What Is Passive Investing?
When people hear of the word passive investing, first thing that they thought of is real estate in most instances. Yet, anyone who owns an apartment or rental home knows that there’s no such thing. You have to collect rent, do repairs to the property, pay taxes and the list goes on. And for this to happen, it needs work. It is then common to think that it is really vital to be hands-on when it comes to retirement investment.
So what basically is the true meaning of passive investing?
Number 1. Owning markets – when talking about stock price, a passive investor isn’t bothered with the performance of a particular company over the other. If it is a well capitalized firm and is represented in broad index, the secret is to own it as well as all its peers.
Number 2. Own asset classes – there are lots of people who are fixating on stock market but a really powerful portfolio should have private and public bonds, foreign equities, foreign debt and real estate.
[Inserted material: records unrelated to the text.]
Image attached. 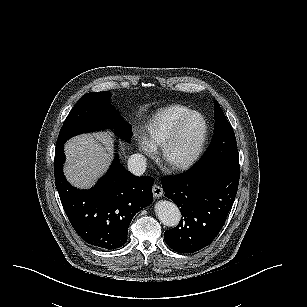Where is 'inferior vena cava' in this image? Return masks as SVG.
<instances>
[{"mask_svg": "<svg viewBox=\"0 0 307 307\" xmlns=\"http://www.w3.org/2000/svg\"><path fill=\"white\" fill-rule=\"evenodd\" d=\"M146 157L140 153L132 154L128 158V170L135 176H142L146 171Z\"/></svg>", "mask_w": 307, "mask_h": 307, "instance_id": "1", "label": "inferior vena cava"}]
</instances>
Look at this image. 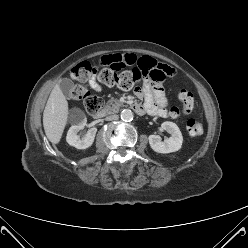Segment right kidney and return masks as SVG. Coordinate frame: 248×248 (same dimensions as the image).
Returning a JSON list of instances; mask_svg holds the SVG:
<instances>
[{"label": "right kidney", "instance_id": "ca27d5eb", "mask_svg": "<svg viewBox=\"0 0 248 248\" xmlns=\"http://www.w3.org/2000/svg\"><path fill=\"white\" fill-rule=\"evenodd\" d=\"M72 126L67 133V143L77 149H86L90 147L95 139L97 128H90L83 139L78 136V132L82 130L87 122L85 114L78 109H74L71 113Z\"/></svg>", "mask_w": 248, "mask_h": 248}]
</instances>
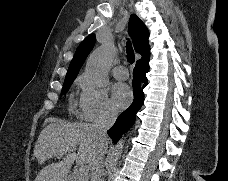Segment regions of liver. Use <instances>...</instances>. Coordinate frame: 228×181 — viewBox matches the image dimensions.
<instances>
[{
    "mask_svg": "<svg viewBox=\"0 0 228 181\" xmlns=\"http://www.w3.org/2000/svg\"><path fill=\"white\" fill-rule=\"evenodd\" d=\"M49 125L41 131L34 149L38 165L57 155H66L63 161L43 167L35 181H67L68 173L74 165L92 163L100 151L107 149L111 141L99 139L90 123H64L60 119H49ZM79 147L77 155L68 149Z\"/></svg>",
    "mask_w": 228,
    "mask_h": 181,
    "instance_id": "6515ba94",
    "label": "liver"
}]
</instances>
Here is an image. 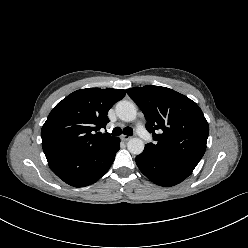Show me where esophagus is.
Instances as JSON below:
<instances>
[{"label":"esophagus","mask_w":248,"mask_h":248,"mask_svg":"<svg viewBox=\"0 0 248 248\" xmlns=\"http://www.w3.org/2000/svg\"><path fill=\"white\" fill-rule=\"evenodd\" d=\"M121 138L124 141H129L132 137L131 136H128V135H122Z\"/></svg>","instance_id":"obj_1"}]
</instances>
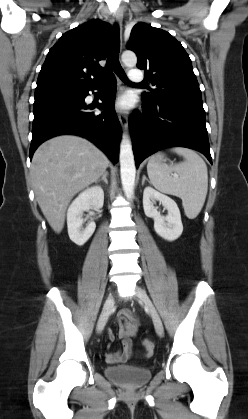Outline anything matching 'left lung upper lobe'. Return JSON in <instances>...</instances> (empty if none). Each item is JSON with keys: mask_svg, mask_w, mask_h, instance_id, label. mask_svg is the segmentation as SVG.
I'll return each instance as SVG.
<instances>
[{"mask_svg": "<svg viewBox=\"0 0 248 419\" xmlns=\"http://www.w3.org/2000/svg\"><path fill=\"white\" fill-rule=\"evenodd\" d=\"M127 48L136 53L137 67L155 88L142 93V101L156 103L167 98L202 99L189 55L168 32L145 23L131 31Z\"/></svg>", "mask_w": 248, "mask_h": 419, "instance_id": "1", "label": "left lung upper lobe"}]
</instances>
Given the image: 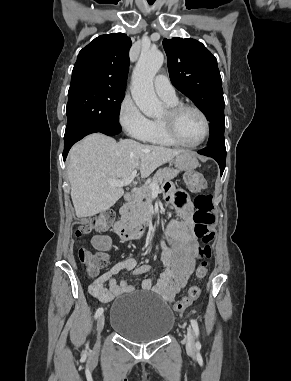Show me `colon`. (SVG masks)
I'll list each match as a JSON object with an SVG mask.
<instances>
[{
    "label": "colon",
    "mask_w": 291,
    "mask_h": 381,
    "mask_svg": "<svg viewBox=\"0 0 291 381\" xmlns=\"http://www.w3.org/2000/svg\"><path fill=\"white\" fill-rule=\"evenodd\" d=\"M184 181L190 190L198 192V195L194 200L196 208V211L193 214L194 233L202 240L203 246L199 250L201 261L197 266L196 276L203 278L208 273L209 259L211 257L210 244L215 235L213 230L215 216L213 214L212 196L202 192L206 187V182L202 175L195 172L189 173L185 175ZM177 202L183 203V198H179ZM113 220L114 214L112 211L106 210L100 212L82 222L76 228L75 234L78 238H82L84 235L91 232H105L109 229ZM78 255L90 276H96L108 262V257L104 253H92L82 246L78 250ZM199 295L200 288L198 286L190 287L187 294L174 303V310L179 313L185 311L195 300H197Z\"/></svg>",
    "instance_id": "5ec220e1"
}]
</instances>
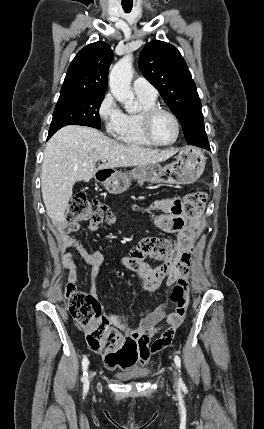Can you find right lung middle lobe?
<instances>
[{"label": "right lung middle lobe", "instance_id": "dd1d6c3e", "mask_svg": "<svg viewBox=\"0 0 264 429\" xmlns=\"http://www.w3.org/2000/svg\"><path fill=\"white\" fill-rule=\"evenodd\" d=\"M104 94L64 92L56 104L48 138L65 125L77 124L100 129L99 108Z\"/></svg>", "mask_w": 264, "mask_h": 429}]
</instances>
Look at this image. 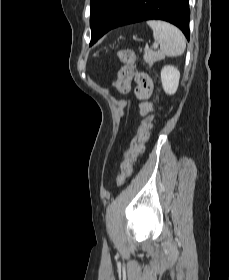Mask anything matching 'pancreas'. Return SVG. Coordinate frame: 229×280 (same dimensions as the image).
Here are the masks:
<instances>
[{
  "instance_id": "pancreas-1",
  "label": "pancreas",
  "mask_w": 229,
  "mask_h": 280,
  "mask_svg": "<svg viewBox=\"0 0 229 280\" xmlns=\"http://www.w3.org/2000/svg\"><path fill=\"white\" fill-rule=\"evenodd\" d=\"M162 59V55L157 51H152L150 49H145L144 51V61L152 66L156 61Z\"/></svg>"
}]
</instances>
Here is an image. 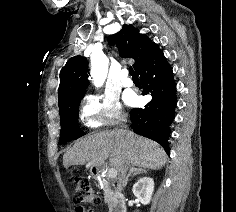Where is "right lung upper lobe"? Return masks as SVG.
<instances>
[{
    "instance_id": "cb5924a9",
    "label": "right lung upper lobe",
    "mask_w": 236,
    "mask_h": 212,
    "mask_svg": "<svg viewBox=\"0 0 236 212\" xmlns=\"http://www.w3.org/2000/svg\"><path fill=\"white\" fill-rule=\"evenodd\" d=\"M110 44H116L123 58L135 60L133 65L136 72L144 65L153 49L154 42L132 25H123L122 29L108 38ZM88 65L85 57L70 58L60 71L58 89L59 110L67 107L71 101L84 96L88 84Z\"/></svg>"
}]
</instances>
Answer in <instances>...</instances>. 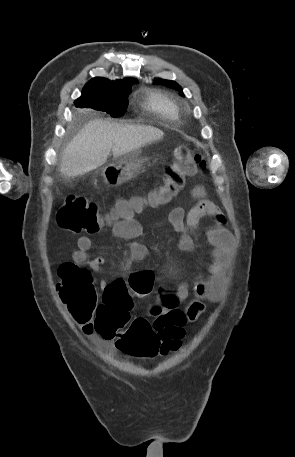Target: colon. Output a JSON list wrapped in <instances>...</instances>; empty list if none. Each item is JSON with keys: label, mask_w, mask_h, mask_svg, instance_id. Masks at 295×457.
Here are the masks:
<instances>
[{"label": "colon", "mask_w": 295, "mask_h": 457, "mask_svg": "<svg viewBox=\"0 0 295 457\" xmlns=\"http://www.w3.org/2000/svg\"><path fill=\"white\" fill-rule=\"evenodd\" d=\"M204 166L193 145H181L164 168L163 182L147 198L119 200L110 212L102 213L94 202L70 195L57 213L58 224L73 233H96L105 226L133 216L148 205L167 203L184 188L186 179ZM59 277L57 290L71 316L79 321L92 322L95 332L103 339H114L122 359L153 360L155 355L182 349L186 315L172 298L166 307L157 306L151 310L152 323L146 318L130 319L133 301L129 289L137 294L149 293L156 283L152 272L142 270L131 274L127 280L129 289L122 280L111 283L104 290L101 303L97 302L92 277L79 265L63 264Z\"/></svg>", "instance_id": "obj_1"}]
</instances>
While doing comparison of your gains, it is not the same thing as owning stocks even over in the long run.
Number 3. Rebalancing – buying low and selling high is what the trading dictum is. Being consistent in doing such is nearly impossible. The big wins are cancelled by losses most of the time, leaving small investors and 8 out of 10 big investors behind the market get average. The better thing to do is to sell gainers due to the reason that they rise and use money in order to buy back decliners. Over stock market alone, rebalancing helps a lot in gaining an additional 1.5 percent.
Number 4. Avoid emotions – risky is somewhat an interesting and funny word. This implies danger except for your investing circle to which it means rewards. The secret here is, taking the right risk similar to owning stocks as you avoid the wrong kind such as panicking and then selling out when the market loses ground.
Number 5. Compounding – do you want to sell investments at the right time? Well not, if you steadily rebalance and shift your portfolio gradually to a more conservative holding as you’re aging. Going to cash in the markets isn’t actually a good timing rather, it is an inclination of panic and a sign that you should not be investing at all.
Believe it or not, being a successful passive investor can be achieved. In fact, so long as a passive investor has a reasonable goals and right mindset, he or she can’t help it but to succeed. Retiring on the right moment is additionally a reasonable goal and it is something you can achieve.